Gapfree graphs and powers of edge ideals with linear quotients

TL;DR

This paper explores the properties of powers of edge ideals of gapfree graphs, focusing on linear quotients and their implications for the conjecture that high powers have linear resolutions, providing partial solutions and specific graph examples.

Contribution

It proposes a conjecture linking linear quotients of powers of edge ideals to their higher powers, and offers partial results and conditions for verifying this in gapfree graphs.

Findings

Identified conditions where powers of edge ideals have linear quotients

Constructed gapfree graphs with specific subgraphs where powers have linear quotients

Provided partial solutions to the conjecture relating linear quotients and linear resolutions

Abstract

Let $I(G)$ be the edge ideal of a gapfree graph $G$. An open conjecture of Nevo and Peeva states that $I(G)^q$ has linear resolution for $q\gg 0$. We present a promising approach to this challenging conjecture by investigating the stronger property of linear quotients.

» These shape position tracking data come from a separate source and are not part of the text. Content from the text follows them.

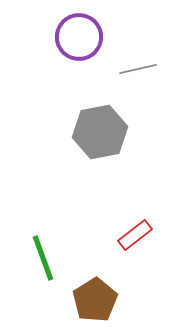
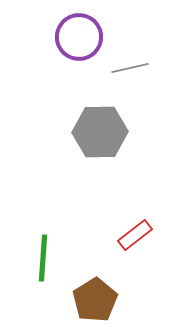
gray line: moved 8 px left, 1 px up
gray hexagon: rotated 10 degrees clockwise
green line: rotated 24 degrees clockwise
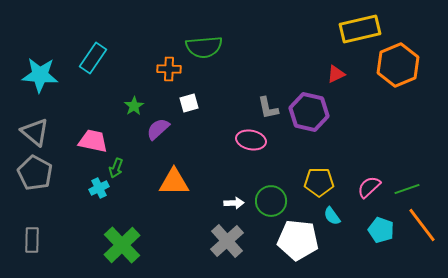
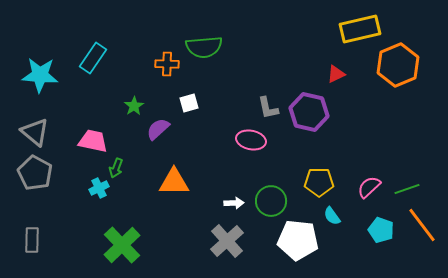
orange cross: moved 2 px left, 5 px up
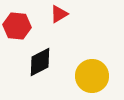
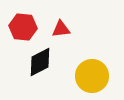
red triangle: moved 2 px right, 15 px down; rotated 24 degrees clockwise
red hexagon: moved 6 px right, 1 px down
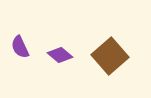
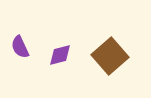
purple diamond: rotated 55 degrees counterclockwise
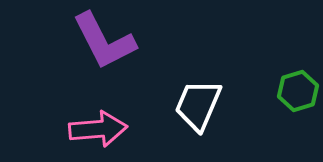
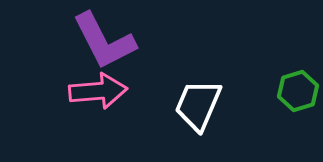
pink arrow: moved 38 px up
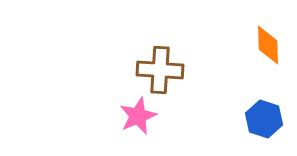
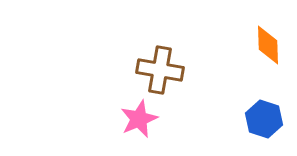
brown cross: rotated 6 degrees clockwise
pink star: moved 1 px right, 3 px down
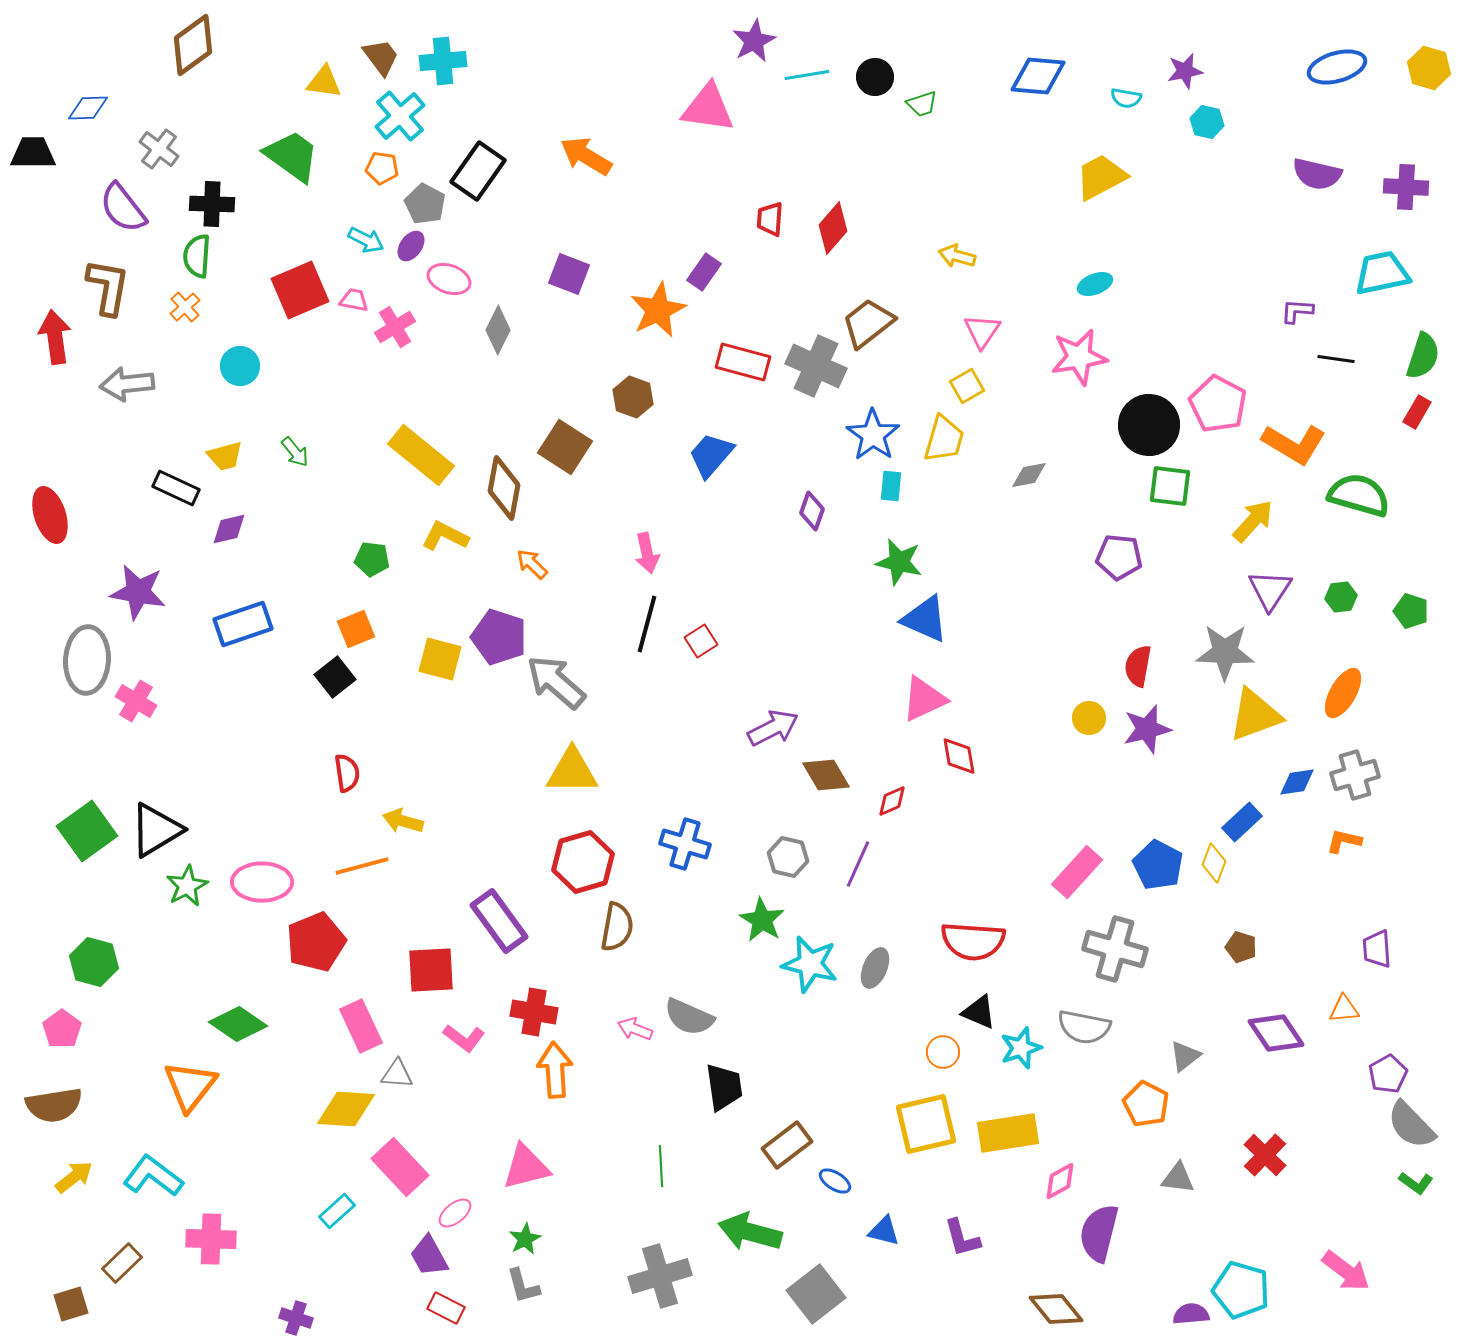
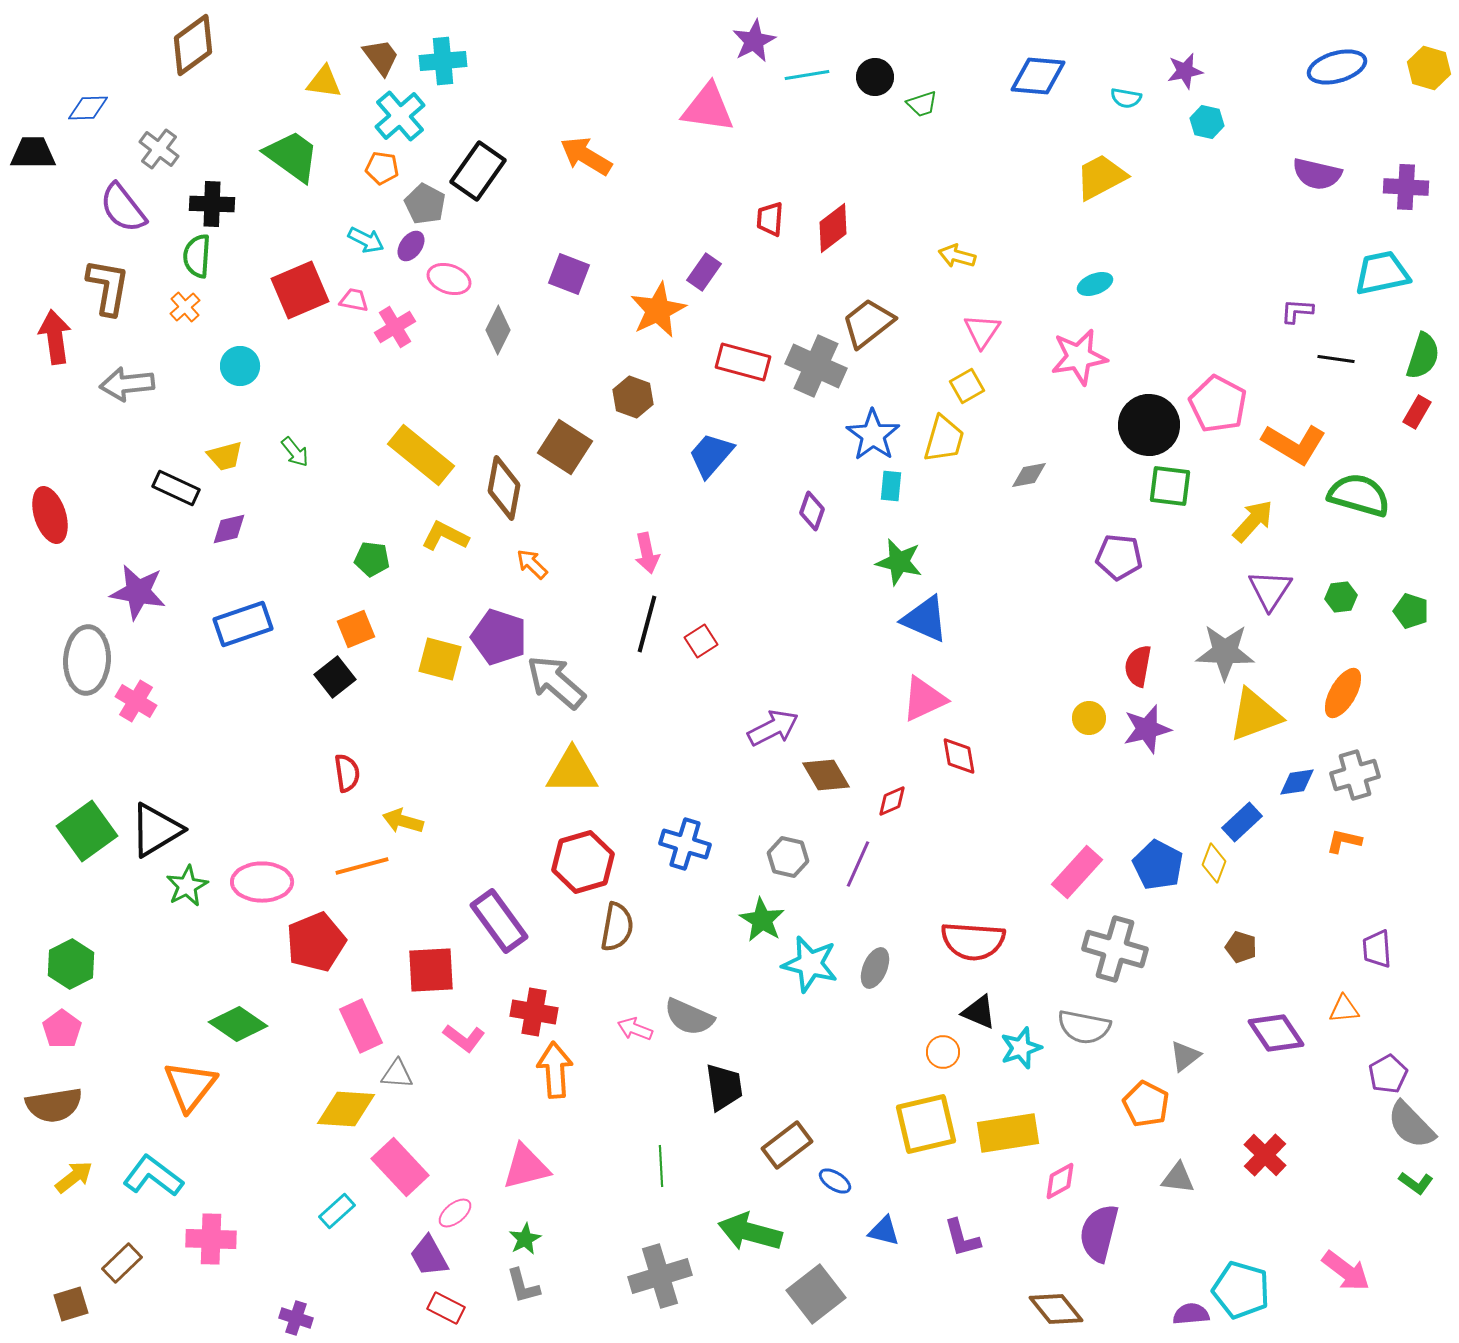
red diamond at (833, 228): rotated 12 degrees clockwise
green hexagon at (94, 962): moved 23 px left, 2 px down; rotated 18 degrees clockwise
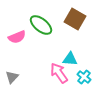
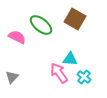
pink semicircle: rotated 132 degrees counterclockwise
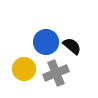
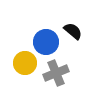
black semicircle: moved 1 px right, 15 px up
yellow circle: moved 1 px right, 6 px up
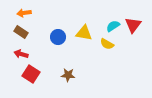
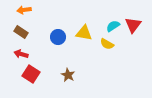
orange arrow: moved 3 px up
brown star: rotated 24 degrees clockwise
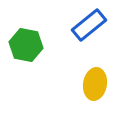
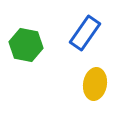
blue rectangle: moved 4 px left, 8 px down; rotated 16 degrees counterclockwise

Specifically, we make the conjecture that if $I(G)^q$ has linear quotients for some integer $q\geq 1$, then $I(G)^{s}$ has linear quotients for all $s\geq q$. We give a partial solution to this conjecture, and identify conditions under which only finitely many powers need to be checked. It is known that if $G$ does not contain a cricket, a diamond, or a $C_4$, then $I(G)^q$ has linear resolution for $q \geq 2$. We construct a family of gapfree graphs $G$ containing cricket, diamond, $C_4$ together with $C_5$ as induced subgraphs of $G$ for which $I(G)^q$ has linear quotients for $q \ge 2$.